Exercise requirements: Search the records for the string "Москвы" and return each line that has it.

The input:

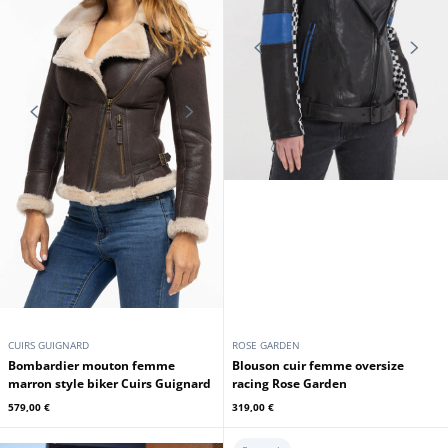
SCHOTT
AIR FORCE ONE
Perfecto cuir femme marron
Blouson cuir femme navy Royal air
schott
Force
425,00 €
445,00 €
En stock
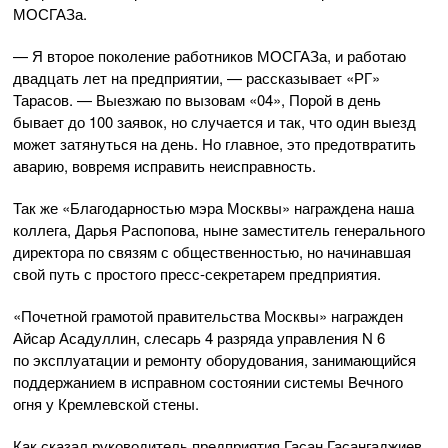
МОСГАЗа.
— Я второе поколение работников МОСГАЗа, и работаю
двадцать лет на предприятии, — рассказывает «РГ»
Тарасов. — Выезжаю по вызовам «04», Порой в день
бывает до 100 заявок, но случается и так, что один выезд
может затянуться на день. Но главное, это предотвратить
аварию, вовремя исправить неисправность.
Так же «Благодарностью мэра Москвы» награждена наша
коллега, Дарья Распопова, ныне заместитель генерального
директора по связям с общественностью, но начинавшая
свой путь с простого
пресс-секретарем
предприятия.
«Почетной грамотой правительства Москвы» награжден
Айсар Асадуллин, слесарь 4 разряда управления N 6
по эксплуатации и ремонту оборудования, занимающийся
поддержанием в исправном состоянии системы Вечного
огня у Кремлевской стены.
Как сказал руководитель предприятия Гасан Гасангаджиев,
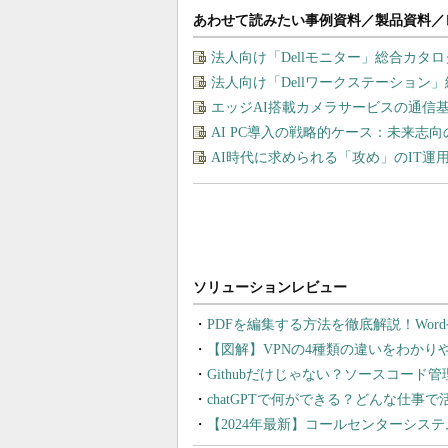
あわせて読みたい事例資料／製品資料／
法人向け「Dellモニター」総合カタ
法人向け「Dellワークステーション
エッジAI搭載カメラサービスの通信
AI PC導入の戦略的ケース：未来志
AI時代に求められる「攻め」のIT
PDFを編集する方法を徹底解説！Wor
【図解】VPNの4種類の違いをわか
Githubだけじゃない？ソースコード
chatGPTで何ができる？どんな仕事
【2024年最新】コールセンターシス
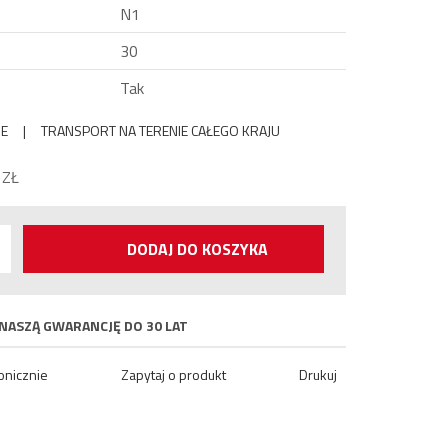
N1
30
Tak
IE
|
TRANSPORT NA TERENIE CAŁEGO KRAJU
0
ZŁ
DODAJ DO KOSZYKA
NASZĄ GWARANCJĘ DO 30 LAT
onicznie
Zapytaj o produkt
Drukuj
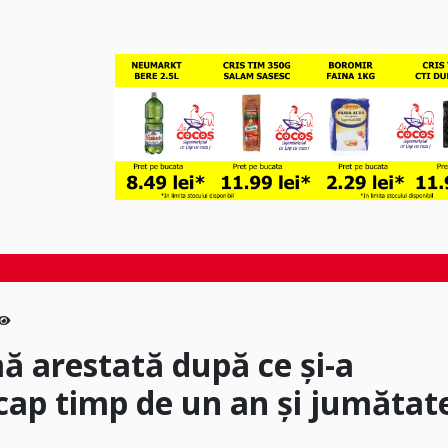
ă arestată după ce și-a
icap timp de un an și jumătat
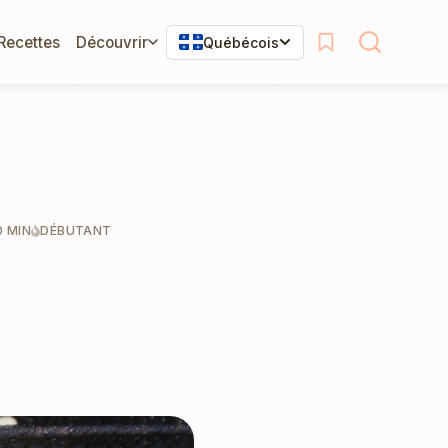
 Recettes
Découvrir
Québécois
0 MIN
DÉBUTANT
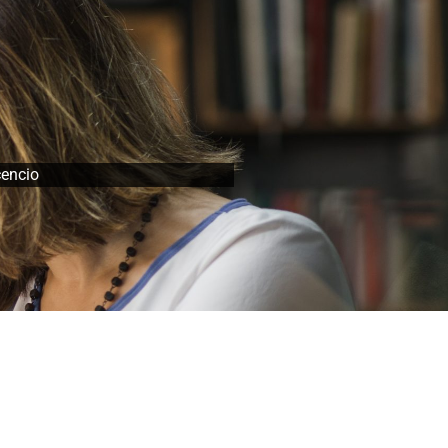
cencio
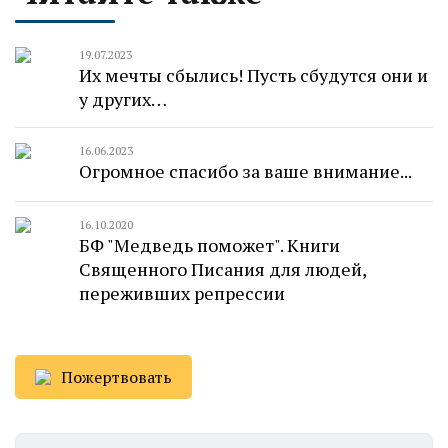
19.07.2023
Их мечты сбылись! Пусть сбудутся они и
у других…
16.06.2023
Огромное спасибо за ваше внимание...
16.10.2020
БФ "Медведь поможет". Книги
Священного Писания для людей,
переживших репрессии
Пожертвовать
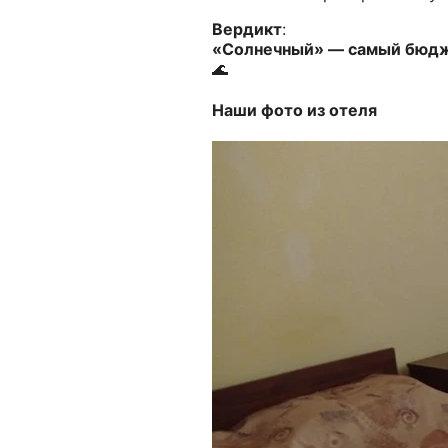
Вердикт
:
«Солнечный» — самый бюдж
🌊
Наши фото из отеля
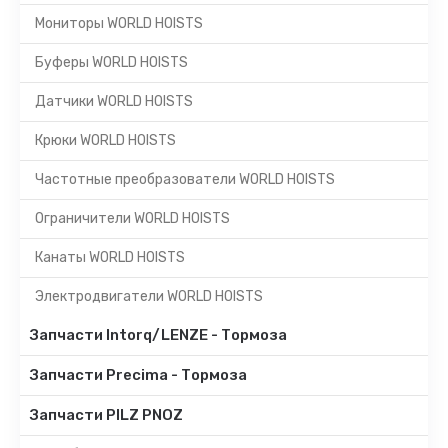
Мониторы WORLD HOISTS
Буферы WORLD HOISTS
Датчики WORLD HOISTS
Крюки WORLD HOISTS
Частотные преобразователи WORLD HOISTS
Ограничители WORLD HOISTS
Канаты WORLD HOISTS
Электродвигатели WORLD HOISTS
Запчасти Intorq/LENZE - Тормоза
Запчасти Precima - Тормоза
Запчасти PILZ PNOZ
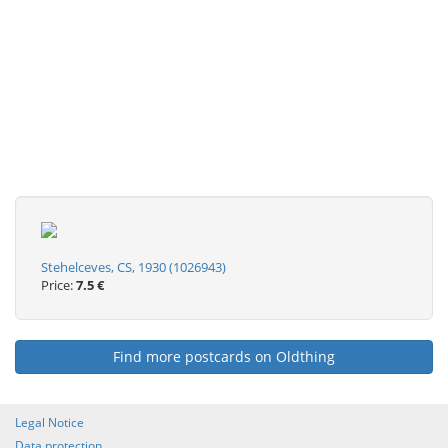
Stehelceves, CS, 1930 (1026943)
Price:
7.5 €
Find more postcards on Oldthing
Legal Notice
Data protection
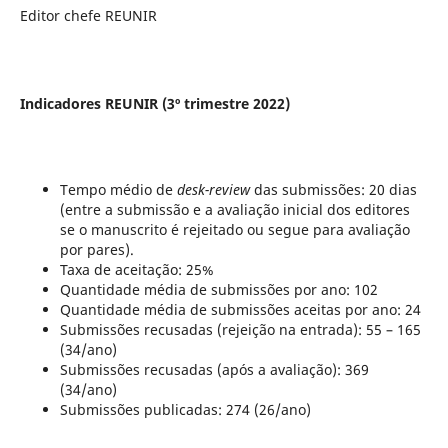
Editor chefe REUNIR
Indicadores REUNIR (3º trimestre 2022)
Tempo médio de
desk-review
das submissões: 20 dias
(entre a submissão e a avaliação inicial dos editores
se o manuscrito é rejeitado ou segue para avaliação
por pares).
Taxa de aceitação: 25%
Quantidade média de submissões por ano: 102
Quantidade média de submissões aceitas por ano: 24
Submissões recusadas (rejeição na entrada): 55 – 165
(34/ano)
Submissões recusadas (após a avaliação): 369
(34/ano)
Submissões publicadas: 274 (26/ano)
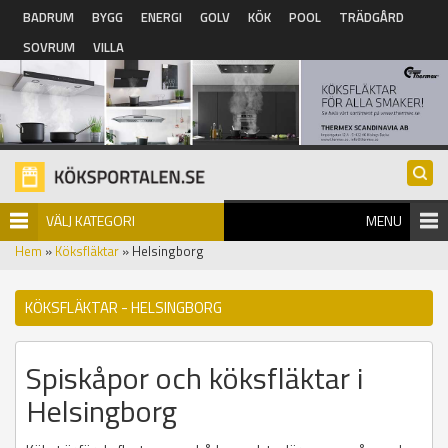
Hoppa till huvudinnehåll
BADRUM
BYGG
ENERGI
GOLV
KÖK
POOL
TRÄDGÅRD
SOVRUM
VILLA
VÄLJ KATEGORI
MENU
Hem
»
Köksfläktar
» Helsingborg
KÖKSFLÄKTAR - HELSINGBORG
Spiskåpor och köksfläktar i
Helsingborg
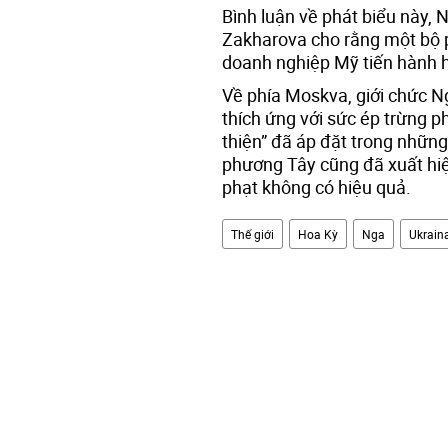
Bình luận về phát biểu này,
Zakharova cho rằng một bộ p
doanh nghiệp Mỹ tiến hành h
Về phía Moskva, giới chức N
thích ứng với sức ép trừng p
thiện” đã áp đặt trong những 
phương Tây cũng đã xuất hiệ
phạt không có hiệu quả.
Thế giới
Hoa Kỳ
Nga
Ukrain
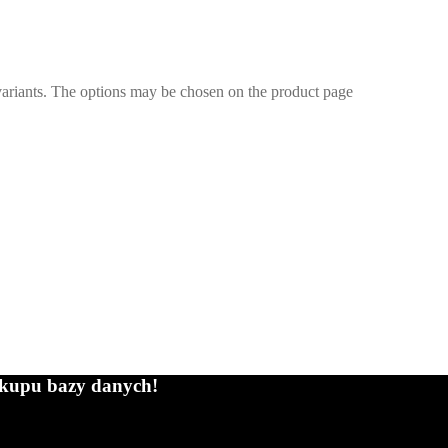
variants. The options may be chosen on the product page
zakupu bazy danych!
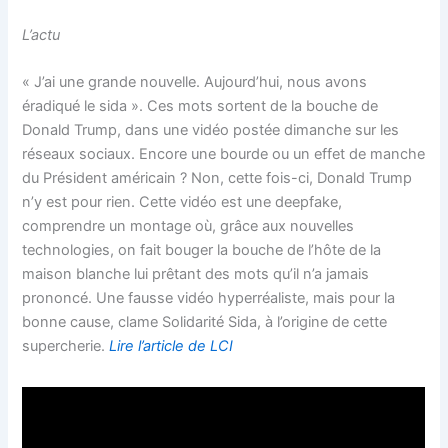
L’actu
« J’ai une grande nouvelle. Aujourd’hui, nous avons
éradiqué le sida ». Ces mots sortent de la bouche de
Donald Trump, dans une vidéo postée dimanche sur les
réseaux sociaux. Encore une bourde ou un effet de manche
du Président américain ? Non, cette fois-ci, Donald Trump
n’y est pour rien. Cette vidéo est une deepfake,
comprendre un montage où, grâce aux nouvelles
technologies, on fait bouger la bouche de l’hôte de la
maison blanche lui prêtant des mots qu’il n’a jamais
prononcé. Une fausse vidéo hyperréaliste, mais pour la
bonne cause, clame Solidarité Sida, à l’origine de cette
supercherie.
Lire l’article de LCI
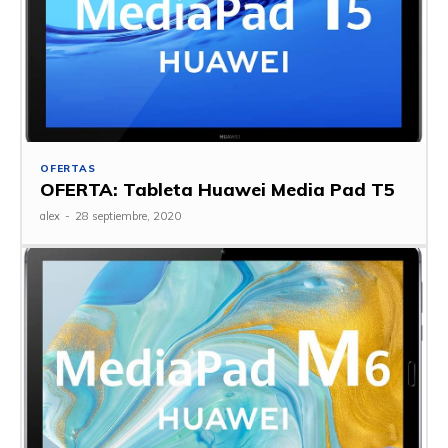
OFERTAS
OFERTA: Tableta Huawei Media Pad T5
alex
-
28 septiembre, 2020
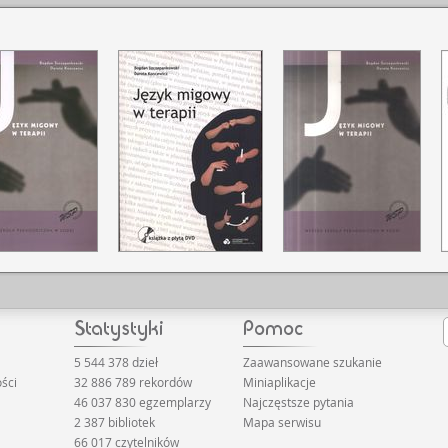
5 544 378 dzieł
Zaawansowane szukanie
ści
32 886 789 rekordów
Miniaplikacje
46 037 830 egzemplarzy
Najczęstsze pytania
2 387 bibliotek
Mapa serwisu
66 017 czytelników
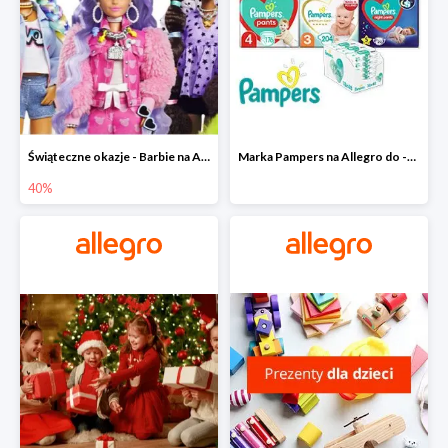
Świąteczne okazje - Barbie na Allegro do -40%
Marka Pampers na Allegro do -35%
40%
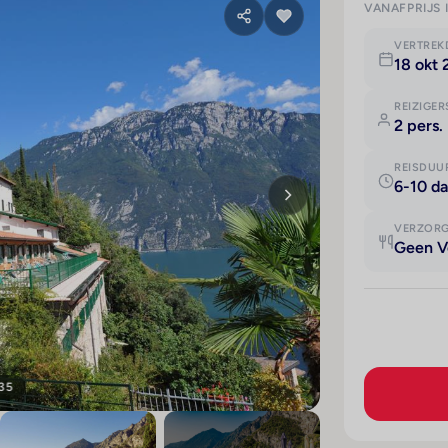
VANAFPRIJS 
VERTRE
18 okt 
REIZIGER
2 pers.
REISDUU
6-10 d
VERZOR
Geen V
 35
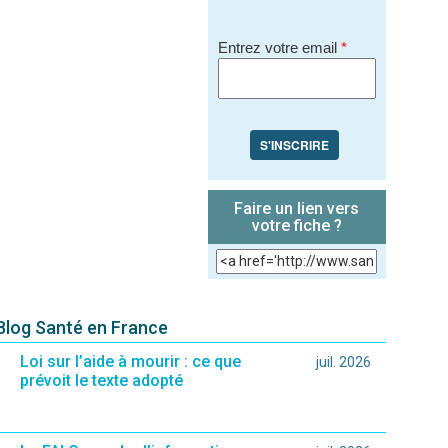
Entrez votre email
*
S'INSCRIRE
Faire un lien vers
votre fiche ?
 Blog Santé en France
Loi sur l’aide à mourir : ce que
juil. 2026
prévoit le texte adopté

Output below:
Так же «Благодарностью мэра Москвы» награждена наша
«Почетной грамотой правительства Москвы» награжден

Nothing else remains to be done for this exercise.